Data listing>
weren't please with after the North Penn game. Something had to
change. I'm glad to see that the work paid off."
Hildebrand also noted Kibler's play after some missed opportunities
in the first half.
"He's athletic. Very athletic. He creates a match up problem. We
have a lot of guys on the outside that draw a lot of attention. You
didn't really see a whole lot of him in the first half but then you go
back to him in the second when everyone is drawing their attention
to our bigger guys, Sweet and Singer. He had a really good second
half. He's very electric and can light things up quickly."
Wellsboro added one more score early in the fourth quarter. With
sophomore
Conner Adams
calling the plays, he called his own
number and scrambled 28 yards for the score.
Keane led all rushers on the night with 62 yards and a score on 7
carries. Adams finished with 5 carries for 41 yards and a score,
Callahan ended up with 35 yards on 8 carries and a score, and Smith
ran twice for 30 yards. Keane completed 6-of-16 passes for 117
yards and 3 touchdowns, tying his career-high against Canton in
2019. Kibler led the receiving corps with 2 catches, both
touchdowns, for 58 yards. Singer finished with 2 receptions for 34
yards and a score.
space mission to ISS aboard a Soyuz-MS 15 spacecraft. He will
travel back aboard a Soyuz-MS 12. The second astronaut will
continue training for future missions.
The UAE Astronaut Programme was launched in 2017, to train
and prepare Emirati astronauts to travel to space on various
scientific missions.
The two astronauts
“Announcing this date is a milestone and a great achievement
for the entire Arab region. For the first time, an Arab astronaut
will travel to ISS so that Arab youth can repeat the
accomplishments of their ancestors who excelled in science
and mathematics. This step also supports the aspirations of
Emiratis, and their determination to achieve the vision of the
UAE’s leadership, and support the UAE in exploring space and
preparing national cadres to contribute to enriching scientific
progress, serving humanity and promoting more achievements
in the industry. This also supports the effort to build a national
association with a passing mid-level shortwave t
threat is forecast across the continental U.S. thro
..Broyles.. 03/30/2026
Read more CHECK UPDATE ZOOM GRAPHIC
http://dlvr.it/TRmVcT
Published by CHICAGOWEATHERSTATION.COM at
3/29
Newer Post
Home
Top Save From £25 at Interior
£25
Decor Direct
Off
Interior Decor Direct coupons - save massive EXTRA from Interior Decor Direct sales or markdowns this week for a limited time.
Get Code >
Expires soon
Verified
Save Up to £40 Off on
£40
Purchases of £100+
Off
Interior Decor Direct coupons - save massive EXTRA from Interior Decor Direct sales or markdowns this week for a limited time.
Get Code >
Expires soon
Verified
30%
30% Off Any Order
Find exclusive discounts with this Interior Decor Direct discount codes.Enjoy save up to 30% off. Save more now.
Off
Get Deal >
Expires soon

Task goal> Each line from the start of the records through the line holding "Conner Adams" must be returned exactly; nothing else belongs in the answer.

Exercise solution>
weren't please with after the North Penn game. Something had to
change. I'm glad to see that the work paid off."
Hildebrand also noted Kibler's play after some missed opportunities
in the first half.
"He's athletic. Very athletic. He creates a match up problem. We
have a lot of guys on the outside that draw a lot of attention. You
didn't really see a whole lot of him in the first half but then you go
back to him in the second when everyone is drawing their attention
to our bigger guys, Sweet and Singer. He had a really good second
half. He's very electric and can light things up quickly."
Wellsboro added one more score early in the fourth quarter. With
sophomore
Conner Adams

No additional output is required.